Return, from the lines below, each one that includes the word "ruedas".

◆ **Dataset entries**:
>>>

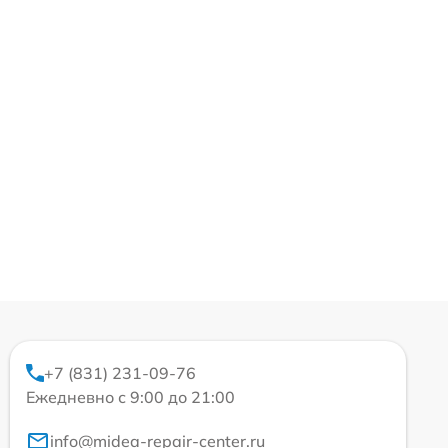
+7 (831) 231-09-76
Ежедневно с 9:00 до 21:00
info@midea-repair-center.ru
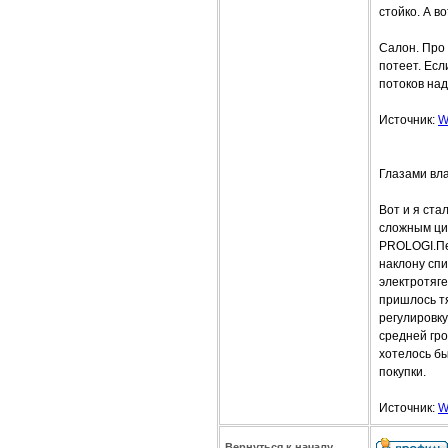
стойко. А в
Салон. Про 
потеет. Есл
потоков над
Источник:
W
Глазами вл
Вот и я ста
сложным циф
PROLOGI.Пе
наклону спи
электротяг
пришлось тя
регулировку
средней гро
хотелось бы
покупки.
Источник:
W
Вернуться к началу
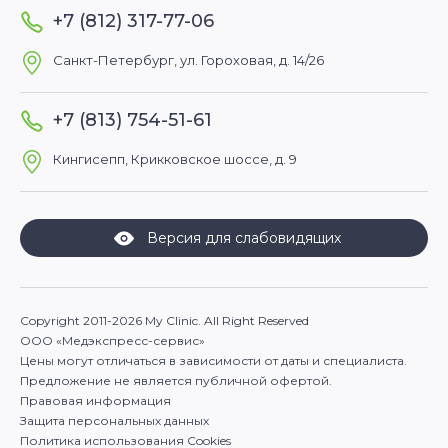
+7 (812) 317-77-06
Санкт-Петербург, ул. Гороховая, д. 14/26
+7 (813) 754-51-61
Кингисепп, Крикковское шоссе, д. 9
Версия для слабовидящих
Copyright 2011-2026 My Clinic. All Right Reserved
ООО «Медэкспресс-сервис»
Цены могут отличаться в зависимости от даты и специалиста.
Предложение не является публичной офертой.
Правовая информация
Защита персональных данных
Политика использования Cookies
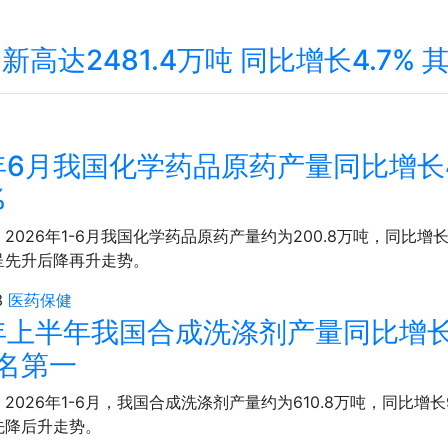
高达2481.4万吨 同比增长4.7% 
6年6月我国化学药品原药产量同比增长4
%
2026年1-6月我国化学药品原药产量约为200.8万吨，同比增
呈先升后降再升走势。
3
医药保健
6年上半年我国合成洗涤剂产量同比增长
名第一
2026年1-6月，我国合成洗涤剂产量约为610.8万吨，同比增长
先降后升走势。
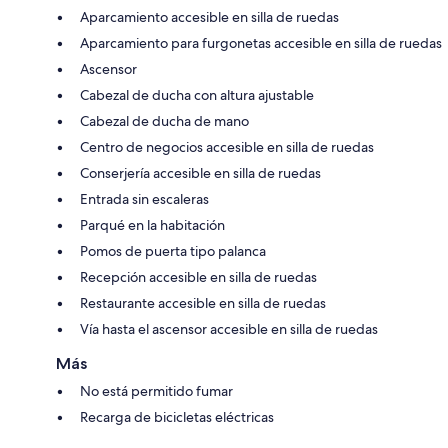
Aparcamiento accesible en silla de ruedas
Aparcamiento para furgonetas accesible en silla de ruedas
Ascensor
Cabezal de ducha con altura ajustable
Cabezal de ducha de mano
Centro de negocios accesible en silla de ruedas
Conserjería accesible en silla de ruedas
Entrada sin escaleras
Parqué en la habitación
Pomos de puerta tipo palanca
Recepción accesible en silla de ruedas
Restaurante accesible en silla de ruedas
Vía hasta el ascensor accesible en silla de ruedas
Más
No está permitido fumar
Recarga de bicicletas eléctricas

<<<

◆ **WRITTEN ANSWER**:
Aparcamiento accesible en silla de ruedas
Aparcamiento para furgonetas accesible en silla de ruedas
Centro de negocios accesible en silla de ruedas
Conserjería accesible en silla de ruedas
Recepción accesible en silla de ruedas
Restaurante accesible en silla de ruedas
Vía hasta el ascensor accesible en silla de ruedas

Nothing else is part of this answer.